Today, the tyranny of the plastic bag means not only a crush of idiotic plastic bags, each one holding only a couple of cans. It also means that when I ask for "paper, please" (all the better to hold my newspapers on the way to the recycler), I get a sullen look from the "bagger" who now has to do something more than simply dump things indiscriminately, and two at a time, into a plastic hole. I also get paper sacks into which my groceries are dumped, more or less indiscriminately, three or four at a time.

True, this is more likely to be a problem at stores such as Giant Eagle, which hires high schoolers to bag and doesn't train them well, than at stores where wages, benefits, and training are better. And bad bagging is a problem that I can cure myself -- by bagging my own, which I've been known to do. (In fact, the presumption that the store should bag may be a purely American thing.) In the small and subtle observations that make up our daily lives, I'm not ranting so much as noticing, and this isn't nostalgia so much as a brief and qualified elegy for a lost art.

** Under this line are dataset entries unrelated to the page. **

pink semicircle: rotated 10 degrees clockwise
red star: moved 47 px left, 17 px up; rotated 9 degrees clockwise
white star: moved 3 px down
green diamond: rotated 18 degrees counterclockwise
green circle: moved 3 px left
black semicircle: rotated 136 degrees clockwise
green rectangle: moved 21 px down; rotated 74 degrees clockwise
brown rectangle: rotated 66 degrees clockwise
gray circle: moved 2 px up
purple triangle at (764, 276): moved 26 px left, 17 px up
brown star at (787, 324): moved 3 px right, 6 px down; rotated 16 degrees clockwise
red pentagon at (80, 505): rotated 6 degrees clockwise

I've undoubtedly met sullen and incompetent baggers before, but the one I met last Saturday reminded me that something distinctive, not to say important, is disappearing.

6 comments:

Anonymous said...

Cannot agree more. I remember the "bagboy" competitions the Post eXchange had for people to densely pack *and deliver* bags of groceries to a car in the parking lot.

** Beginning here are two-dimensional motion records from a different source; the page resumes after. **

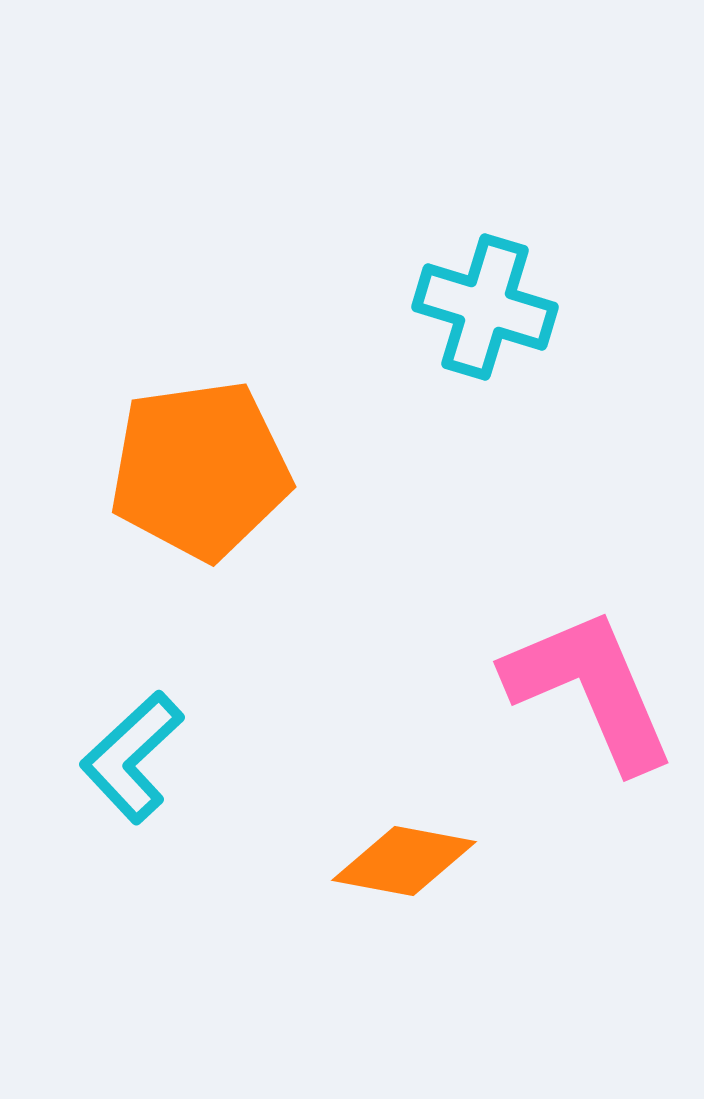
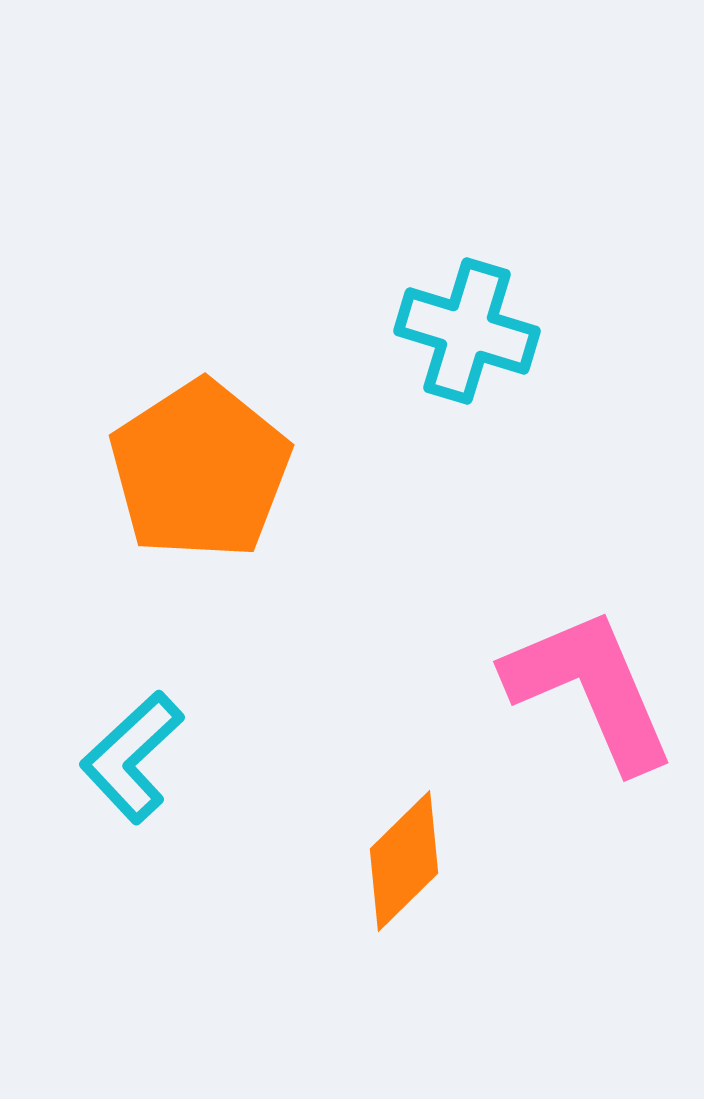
cyan cross: moved 18 px left, 24 px down
orange pentagon: rotated 25 degrees counterclockwise
orange diamond: rotated 55 degrees counterclockwise
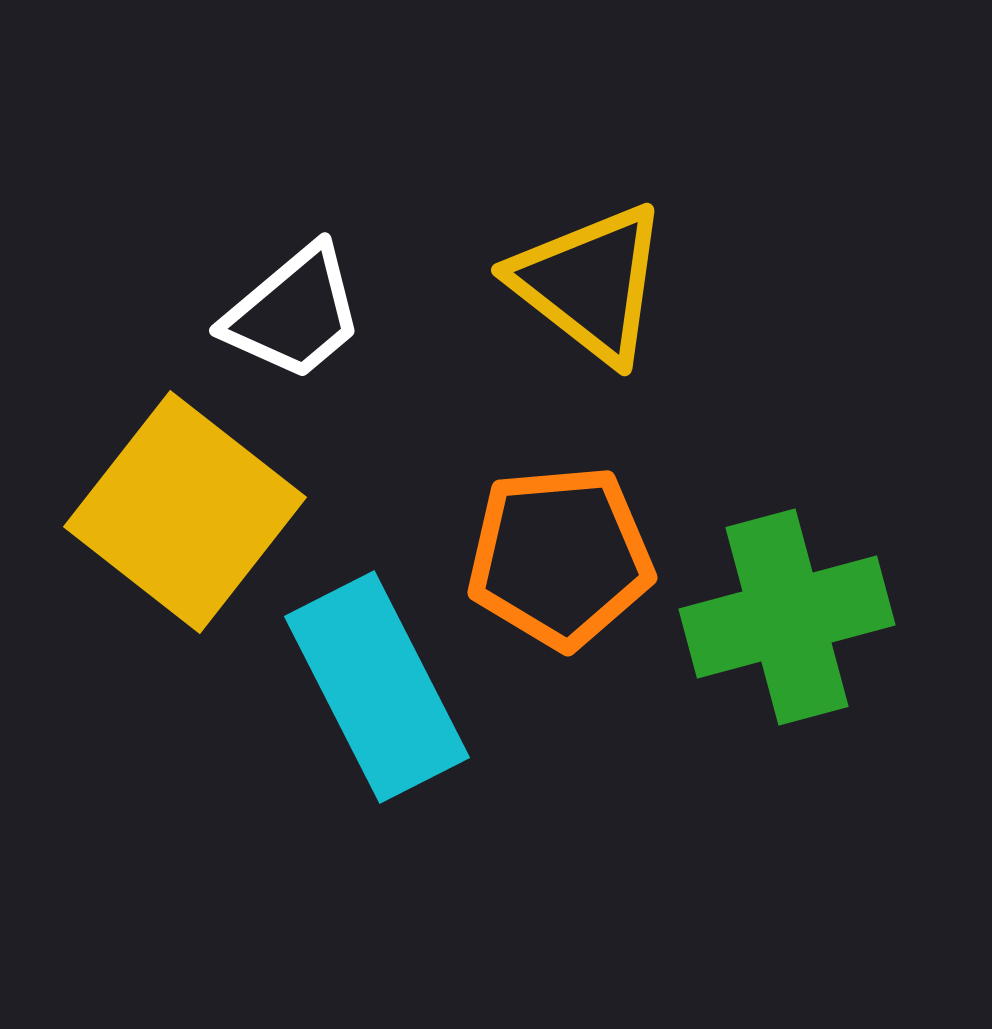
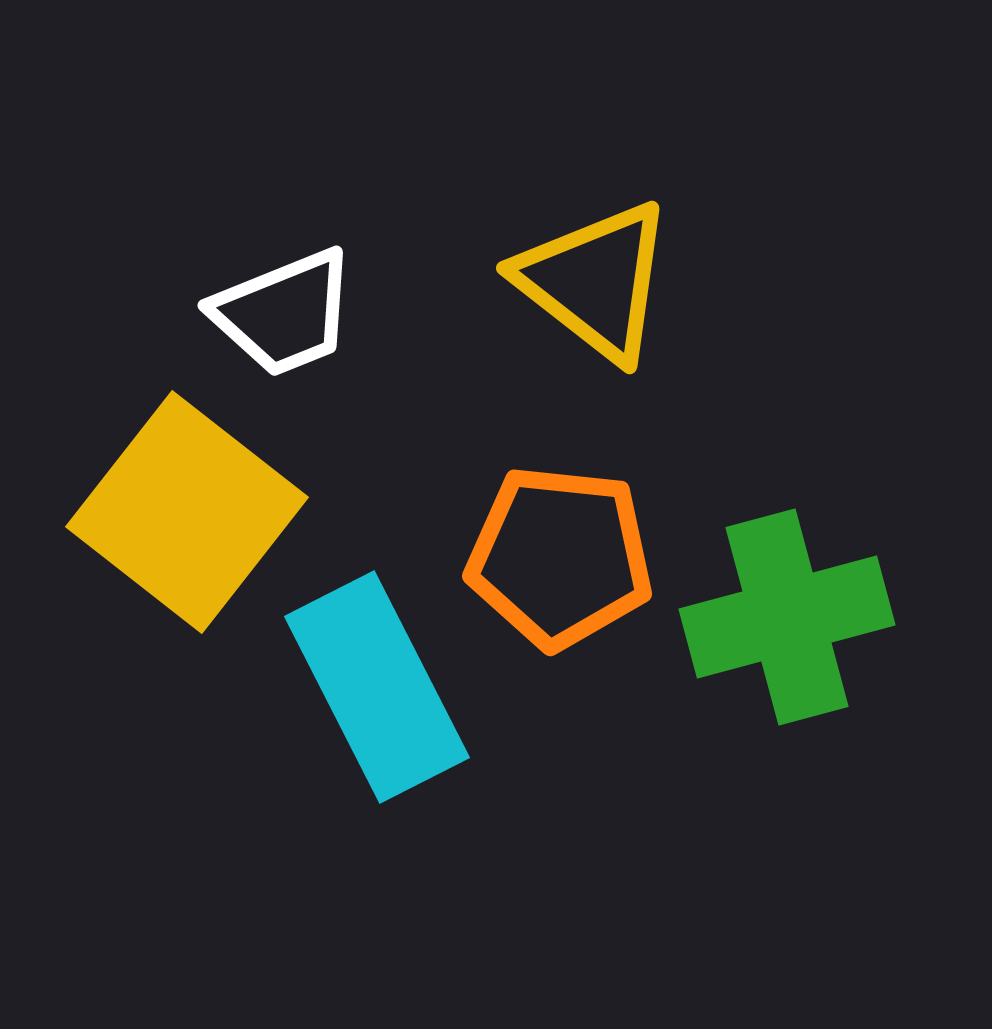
yellow triangle: moved 5 px right, 2 px up
white trapezoid: moved 10 px left; rotated 18 degrees clockwise
yellow square: moved 2 px right
orange pentagon: rotated 11 degrees clockwise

These days we usually bring our own bags for groceries, and I take every opportunity to show off my bin packing skills.

Here's another wrench to throw into the works -- not only ask for paper bags, but ask that they be "bagged heavy". A good bagger can get an amazing amount of stuff into a single bag if they know you can carry it.

Back in the late 80s in the south, common tip for a bagger was a quarter a bag delivered to your car. What does that work out to in 2007 dollars?

Anonymous said...

One nice thing about shopping at Whole Foods, their paper bags are wonderfully available and their staff use them properly.

C. Briem said...

wasn't it Sophie who advocated making the plastic bags blue so they could be used for recycling pickup?

Jonathan Potts said...

I worked at a Giant Eagle during the early/mid 1990s that still used paper as the default bagging option. I never bagged competively, however.

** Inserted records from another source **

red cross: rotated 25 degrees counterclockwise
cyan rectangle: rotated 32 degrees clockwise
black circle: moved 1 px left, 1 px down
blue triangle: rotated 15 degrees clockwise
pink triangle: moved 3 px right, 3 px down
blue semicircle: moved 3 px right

As a reporter, I onced covered a bagging competition. I wouldn't be surprised if they still go on as a novelty.

Anonymous said...

I find it amazing what people find to complain about in a world that is falling apart. I would just like to add my two cents. I work at a Giant Eagle in Ohio where I am receiving a high enough wage to put myself through college without financial help. To add an insiders view on this blog...I see 2000+ customers a day. 90% of whom are rude, ignorant and in a hurry. By the time I get to customer 2001 I could care less and why should I? They don't respect me. I promise you would delete this post in a second in you had to work for a week as a bagboy/girl in a chain grocery store today. I do not think that your idea of a bagboy is disappearing, I think that we live in rude pushy society that didn’t exist 50 years ago and unfortunately people in the service industry get to experience the brunt of it. I understand that the author of this blog gets to approve comments before they post (hence only comments in agreement) but at least I know he had to read it and I hope to see it published. And just as a side note that might be of interest, there is a Giant Eagle bagging contest in Cleveland Ohio tomorrow at 12:30, my boyfriend is a top competitor, 1 of 12 finalists out of all the Giant Eagles in the nation. If you are up for a drive, you’re all welcome to come and see what you’ve been looking for all along. If this comment, which has turned into its own post, make even one person be more considerate of that high school kid or whoever, bagging your paper bags then I’m glad I took the time to write it. I hope to see this posted and I will be sure to inform you on how the contest goes tomorrow.

Mike Madison said...

Anon,

Here's your comment. I think you made my point for me. And that point is:

*It's a service business.*

The fact that your customers are rude to you does not mean that you are entitled to be rude to them. If you can't handle that equation, then you should find another job.